Friends of Godwin Samararatne

Learn to be your best friend and also to be a friend of others. Learn to forgive yourself and others and then heal any wounds that you are carrying.

Month: December, 2020

Rational and Irrational Fear

Sometimes I think it is helpful to draw a distinction between rational and irrational fear.

In the case of irrational fear we have a chance to work with it. This is the important thing for us as meditators. We can see very clearly, how thoughts can create stories. A very important discovery to make. So sometimes it is just an innocent thought that comes and then you start imagining, and how this can even result in your panicking is a very important realisation. To see how from one condition arising there is a vicious circle activated in the creation of fear. In the case of rational fear you know that there is an objective fact and that is the end of it, that is it. But the impact it has on the person, whether it is rational or irrational is the same.
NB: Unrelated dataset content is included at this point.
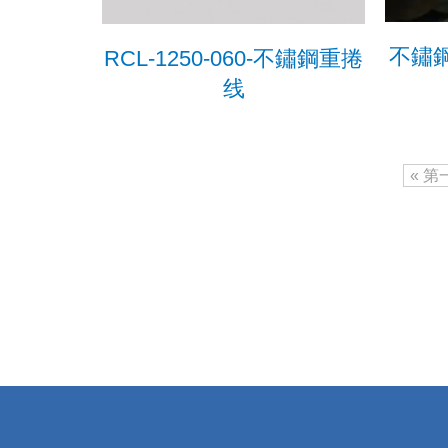
不鏽鋼
RCL-1250-060-不鏽鋼重捲
线
« 第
So with meditation, with awareness, we might be able to make these discoveries. And what is also important is to work with our fear in this way.


There is an interesting text in which the Buddha describes how he worked with fear before he became enlightened. So he was meditating in the forest. And then when he would do walking meditation in the night, because of the sounds he heard, he would have certain fears arising in his mind. And it says in the text, in whatever posture he was meditating in when fear arose, he would not change the posture. So if he was doing walking meditation, while walking, without running, he would watch, observe and confront that fear, try to understand that fear and work it through.

Life and Death

In nature you get death and life co-existing together. They are not separate. They are inter-related, inter-connected. This is how we should see life and death. Not to see them as separate but to see how they are connected, inter-related. Then ideally, whether you live or die it makes no difference. Then you know the way to live and you know the way to die.

Death is the most certain thing in life, and what is unfortunate is that we forget the most certain thing in life and get involved in other things that are uncertain. But if you can be with this most certain thing in life, then when we encounter it, either in ourselves or in others it doesn’t affect us in the same way.

In Buddhist meditation this reflection on death plays a very important role in the practice. In Sri Lanka, in forest meditation centres, when you visit such places you see skeletons being used by meditating monks to remind them of the fact of impermanence and the fact of death.